Got out of bed on the wrong side.
‘At the end, Elvis was a walking pharmacy,’ the Chief Constable said broodingly. ‘He was really hooked. Took eleven prescription drugs three times a day, including three shots of Demerol. Eleven times three makes thirty-three. You know what Demerol is, Sven? It’s poison. A killer, pure and simple.’
‘We’re looking for clues to a brutal murder, Chief, and you have Elvis on your mind.’
‘Because there’s no way we’ll find the clues we’re looking for.’
‘Why not?’
‘What did the fingerprints department come up with?’
‘Nothing. Negative.’
‘See what I mean? We’re wasting valuable time, Sven. The girl has not been killed because she had a nice pussy and although you’re a very young man still, you know as well as I do that if it’s not for the pussy, it must be for the money, and if it’s not for the money, we may as well forget about it and go home.
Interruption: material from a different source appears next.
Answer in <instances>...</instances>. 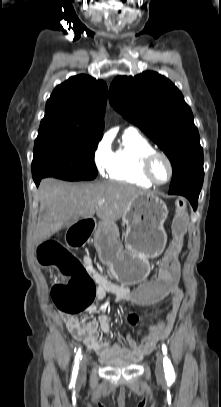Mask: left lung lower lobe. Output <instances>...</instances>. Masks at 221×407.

The more I think about it, the more I am convinced that Rosy simply had some really bad luck. Wrong place, wrong time.’ He sighed and looked at his watch. ‘Enough for today, Sven. Let’s have a drink at the Café d’Anvers. If they allow me in, a poor old bugger like myself. You do know who works the lavatories in Café d’Anvers, don’t you?’
‘I don’t, Chief, no.’
‘None other than our very own Miss Belgium!’
‘A real Miss Belgium?’
‘1992. Prettiest girl in the country back then is now up to her elbows in shit and piss. How about that? It shouldn’t surprise you, Sven. Life is a cruel business. By the way, there is a link between the overdosing of Elvis Presley and the killing of Rosy De Moor: both were forty-two years of age when they died.’
‘What happened to her nipples, Chief?’
‘Whose nipples? Miss Belgium, you mean?’
Deridder laughed and shook his head.
‘Must have eaten them,’ the Chief Constable said.
‘And her labia?’
‘In the old Rome, roasted pigs vagina was considered an emperor’s delicacy, on a par with fine olives and the best wines. Nothing surprises me anymore, young man. Life is full of shit.’
‘Well, when you’re hungry, everything is tasty.’
‘Remember Hannibal Lecter? Stuffed himself with raw liver. Human liver. Another serial killer—I forgot his name—cooked the genitals of his male victims in a pressure-cooker and turned them into a spicy spaghetti sauce that he served his old mother. Life may be shit but murder is filth, Sven. Only in films and on TV has murder been elevated to the art of killing.’
They left the artist’s studio. From the wharf nearby rose the nauseating smell of dead mud. In this city, it was common knowledge that some docks were peopled by giant eel as thick as a wrist that fed on dog carrion and the discarded bodies of stillborn children. The whole world looked bleak, save the fronts of the old warehouses of a bygone era. They were knee-deep in damp drizzle. As soon as winter was over, perhaps it would be spring forever. High up in the night sky, through the drifting clouds, the Chief Constable searched for the Great Bear, but however much he did his best, he couldn’t distinguish his favourite constellation in the razzle-dazzle of stars and clouds and rain faintly illuminated by the dimmest of moonshine.
In Café d’Anvers, the police detectives were the only customers.